For the readers interested to reproduce the analysis and experiments presented in the manuscript, we provide, in Table 1 in Section 3, the network model parametrization along with explanations on how each parameter impacts the dynamics of the overall model (as well as a link to the programs code). Recall that in our experiments the units of cells were rescaled. Hence, in our analysis one unit represents the carrying capacity of the normal cells in the region of the tumor. Although this depends on the type of tumor, we consider the reasonable scale on the order of $0.5\times {10}^{11}$ cells. This initial value is supported by physicians’ remarks in dePillis et al., 2003 [12] and the model parametrization and analysis in both works of Kuznetsov et al. [14] and dePillis et al., 2003 [12], which our model is based on.

Drug-Free Evolution

This section presents the drug-free evolution of the model to facilitate the analysis and the control design in the upcoming sections. In order to analyze the basic dynamics of the tumor-immune-drug network model, we consider the cumulative drug dose $u\left(t\right)=v\left(t\right)=0$ when simulating the ODEs of the system. We start with a relatively large tumor burden $T\left(0\right)=0.25$ and an analysis period of $t=150$ days (i.e., a typical duration of a chemotherapy schema). The initial tumor size corresponds to a tumor with approximately $0.20\times {10}^{11}$ cells, or, in other words, a solid tumor of radius between $1.8$ and $3.9$cm. To provide the reader with some reference, the clinical detection threshold for a solid tumor is typically around ${10}^7$ cells, this sets our chosen initial tumor volume of $0.20\times {10}^{11}$ above the clinical detection level. We also consider a patient with a weak immune system (but above the level of an immune-compromised patient) $I\left(0\right)=0.1$. The immune threshold rate $\alpha$ is chosen inversely related to the immune response curve such that when the number of tumor cells T is equal to $\alpha$ the immune response rate is at half of its maximum. In order to guide our control-theoretic design of therapy, we perform the null-space analysis of the drug-free dynamics. The evolution of each of the three interacting cell populations is depicted in Figure 3.

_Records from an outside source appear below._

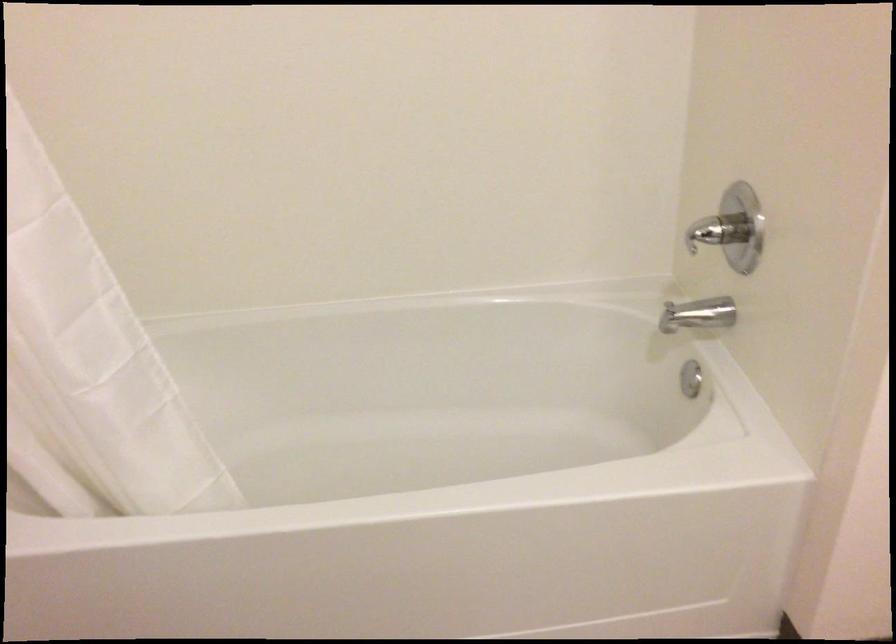 Find where to turn the chrome shower handle. Please return your answer as a coordinate pair (x, y).

(698, 315) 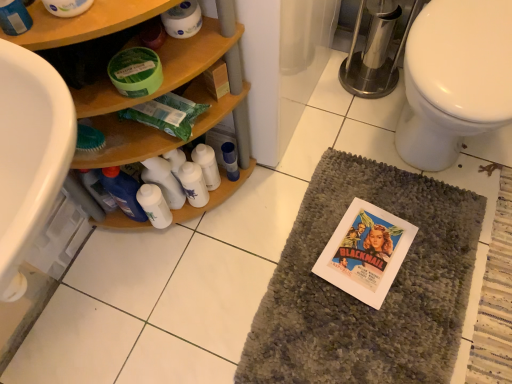 This screenshot has width=512, height=384. What are the coordinates of `free space that is in between white glossy toilet at right and white plastic bottles at center, positioned as the 1th bottle in left-to-right order` in the screenshot? It's located at (334, 166). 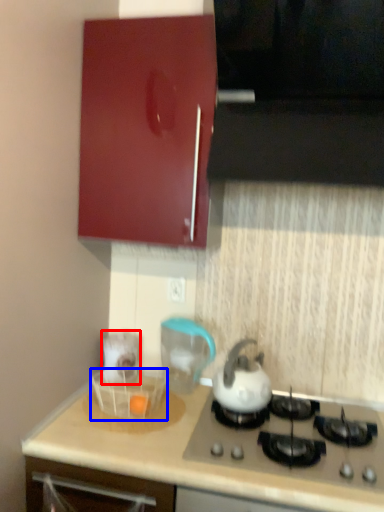 Question: Which object appears farthest to the camera in this image, appliance (highlighted by a red box) or basket (highlighted by a blue box)?

Choices:
 (A) appliance
 (B) basket

Answer: (A) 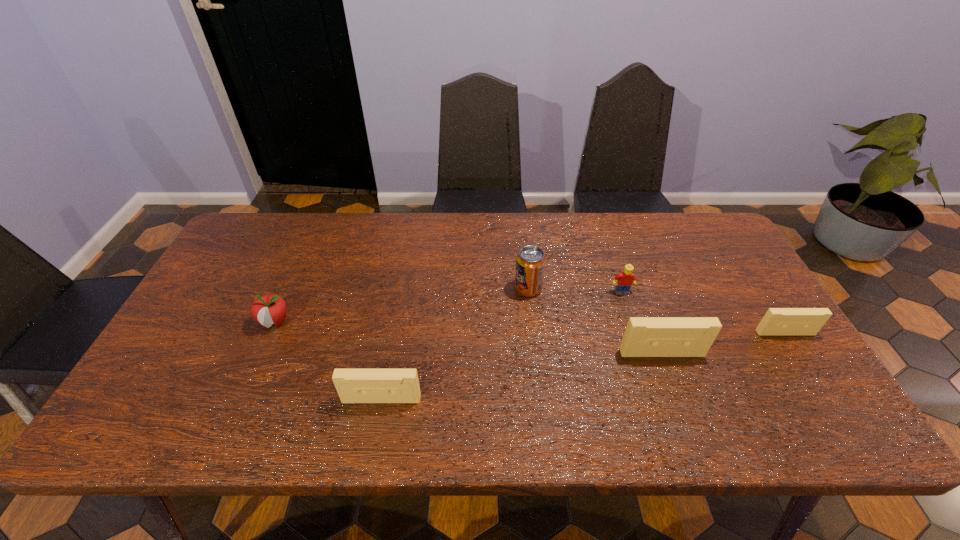 Locate an element on the screen. The width and height of the screenshot is (960, 540). the nearest videotape is located at coordinates (353, 385).

Find the location of `the fifth object from right to left`. the fifth object from right to left is located at coordinates (353, 385).

The width and height of the screenshot is (960, 540). In order to click on the second videotape from left to right in this screenshot , I will do `click(644, 336)`.

The width and height of the screenshot is (960, 540). Identify the location of the second nearest videotape. (644, 336).

This screenshot has width=960, height=540. I want to click on the shortest videotape, so click(777, 321).

Where is `the shortest object`? This screenshot has width=960, height=540. the shortest object is located at coordinates (777, 321).

The image size is (960, 540). I want to click on apple, so click(271, 308).

Where is `Lego`? The image size is (960, 540). Lego is located at coordinates (624, 280).

At what (x,y) coordinates should I click in order to perform the action: click on soda can. Please return your answer as a coordinate pair (x, y). The width and height of the screenshot is (960, 540). Looking at the image, I should click on (530, 263).

Find the location of a particular element. This screenshot has height=540, width=960. vacant space located at the front of the shortest videotape with spools is located at coordinates (820, 387). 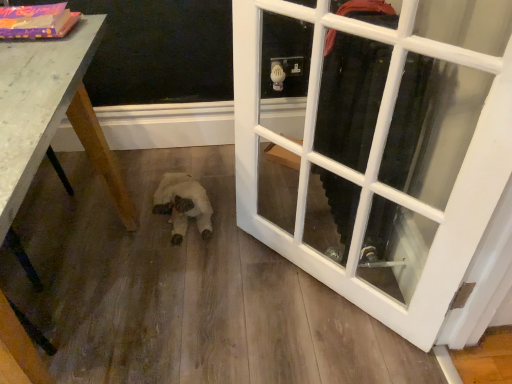 Question: Is white glass door at center positioned far away from white plush toy at center?

Choices:
 (A) yes
 (B) no

Answer: (B)

Question: Can you confirm if white glass door at center is bigger than white plush toy at center?

Choices:
 (A) no
 (B) yes

Answer: (B)

Question: From a real-world perspective, is white glass door at center positioned over white plush toy at center based on gravity?

Choices:
 (A) no
 (B) yes

Answer: (B)

Question: From the image's perspective, is white glass door at center located above white plush toy at center?

Choices:
 (A) no
 (B) yes

Answer: (B)

Question: Is white glass door at center in front of white plush toy at center?

Choices:
 (A) yes
 (B) no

As we see in Figure 3, once the tumor has a considerable size (i.e., $T\left(0\right)=0.20$), the immune system reacts with a very steep rise time in the first 10 days. The immune response is then modulated by the tumor proliferation and the decay in normal cell production which we see already after 50 days. This behavior is also visible in the configuration of equilibrium points in the dynamic landscape of the system (see Figure 4 for the null surfaces of each of the three cell types). Here, from the dynamical system analysis perspective, without any drug input, that is $u=0$, the system must be either in the basin of a stable tumor-free equilibrium or in the basin of a stable equilibrium at which only a harmlessly small amount of tumor is present.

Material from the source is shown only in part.